Apparently, I decided to take some time off after Thanksgiving.
It's a lot of things - the holiday season is upon us, and apparently, I've decided to try and make a serious go of working in the coffee biz, with the encouragement of my boss and her boss as well. The weird thing is, it's not that I have nothing to say; I'm feeling particularly energized, just now. Just too busy to write.
Also, Chanukah was early this year.
So, getting back to it has been a challenge, but here I am, for the weekend, visiting my old pal J. in B.
It's always weird, coming back to my old home town; sitting in the mall food court - which didn't exist when I was in high school - seeing the familiar expressions and atiitudes of what it was to be a teenager in this neck of the woods. I don't live this life anymore - not exactly - but the familiarity of it was both odddly reassuring and thoroughly disconcerting.
I've been thinking, a bit, about my high school experiences, particularly in these days of worries about gay teen suicides and the appeal of "it gets better" (when, honestly, I'm not sure it does; it gets different... but not necessarily better). It's easy for gay people - especially my age or a little older - to rewrite the years of teen angst as, well, angst-ier than they were. It wasn't necessarily fun being weird and gay and different... but truth be told (at least when I try to be honest with myself about it), mostly things were pretty okay and, in retrospect, nothing all that bad actually happened.
The thing about visiting J - or writing over e-mail, as we do, mostly, these days - is finding a kindred spirit. We didn't know each other during our high school experiences, but the commonalities still shine through. Towson, gay, preppy... too smart for our own good.... these things define us, join us. It's not all of who we are, especially these days; but those touchstones are what help make us who we are.

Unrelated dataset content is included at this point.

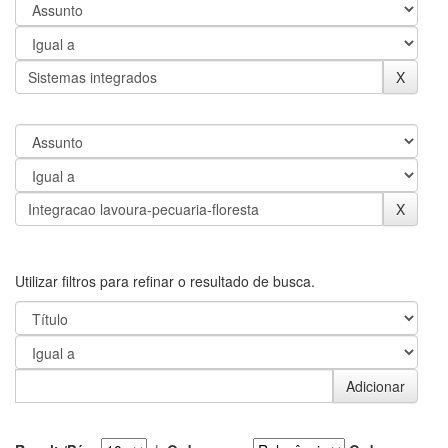
Utilizar filtros para refinar o resultado de busca.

It's easy and reductive to say this is all "old friends... aren't they great?" It's more than that, for me, anyway. It feels like, well, I'm seventeen again; like I'm looking not at life as it is today, but the shadows of a life I led twenty, thirty years ago - with all these ghosts hovering around me. I can say that now, and oddly, it doesn't sting like they said it would (that said, I can't imagine turniong 50, as I will, in 5 years).
I just don't have a lot of interest for living in the past; I don't want, or need, to go back and revisit this past life, those old feelings. It's not uncomfortable, it doesn't dredge up a lot of bad memories... but I left this place and went on to do other things. In the conversation we're having (real time!), about how rambling and all over the place this piece seemed as I began to write it (i.e. a few sentences ago), J asks, "is the point of this piece that it's great to have lots of good sex in your twenties?" Yes. Yes, it is... but that's not all of it. Not exactly, anyway. I mean... if that were all, I too, would go on You Tube to tell the kids "It gets better!" And how. But that - like the mythical gay land - is not the whole of this story, not the whole of my story. I live in a different place now; not the physical place.... but the life of the mind, and the heart, I thought, for a long time, that I liked feeling, always, that I was still seventeen. And here it is, feeling like I'm actually seventeen, again... and I don't think I need to stay here that long.
(And, at this point, I must say "Thanks!" to J for his attentive edits to this post; he's offered to provide the service full-time, for a small fee.... when I can afford him.)